→ Goal of the exercise
Beneath this task are records; state how many of their lines hold the word "Librería", and nothing else.

→ Provided records
......

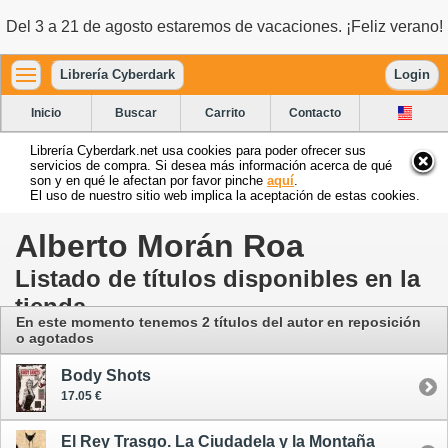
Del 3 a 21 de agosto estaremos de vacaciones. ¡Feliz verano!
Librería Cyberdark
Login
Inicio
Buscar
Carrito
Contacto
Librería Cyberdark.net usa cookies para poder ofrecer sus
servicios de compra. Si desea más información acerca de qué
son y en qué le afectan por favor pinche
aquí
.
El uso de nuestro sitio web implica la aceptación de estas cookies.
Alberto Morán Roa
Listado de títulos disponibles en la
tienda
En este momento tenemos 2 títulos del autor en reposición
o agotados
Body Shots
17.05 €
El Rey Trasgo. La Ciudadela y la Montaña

......

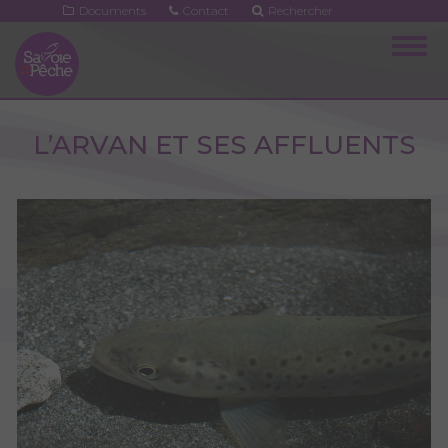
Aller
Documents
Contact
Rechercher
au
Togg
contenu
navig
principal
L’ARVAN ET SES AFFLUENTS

......

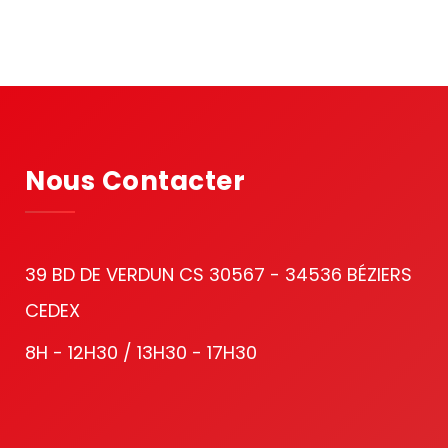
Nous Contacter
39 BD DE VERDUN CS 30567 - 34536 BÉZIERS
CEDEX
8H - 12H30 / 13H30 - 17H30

......

→ Solution to the problem
2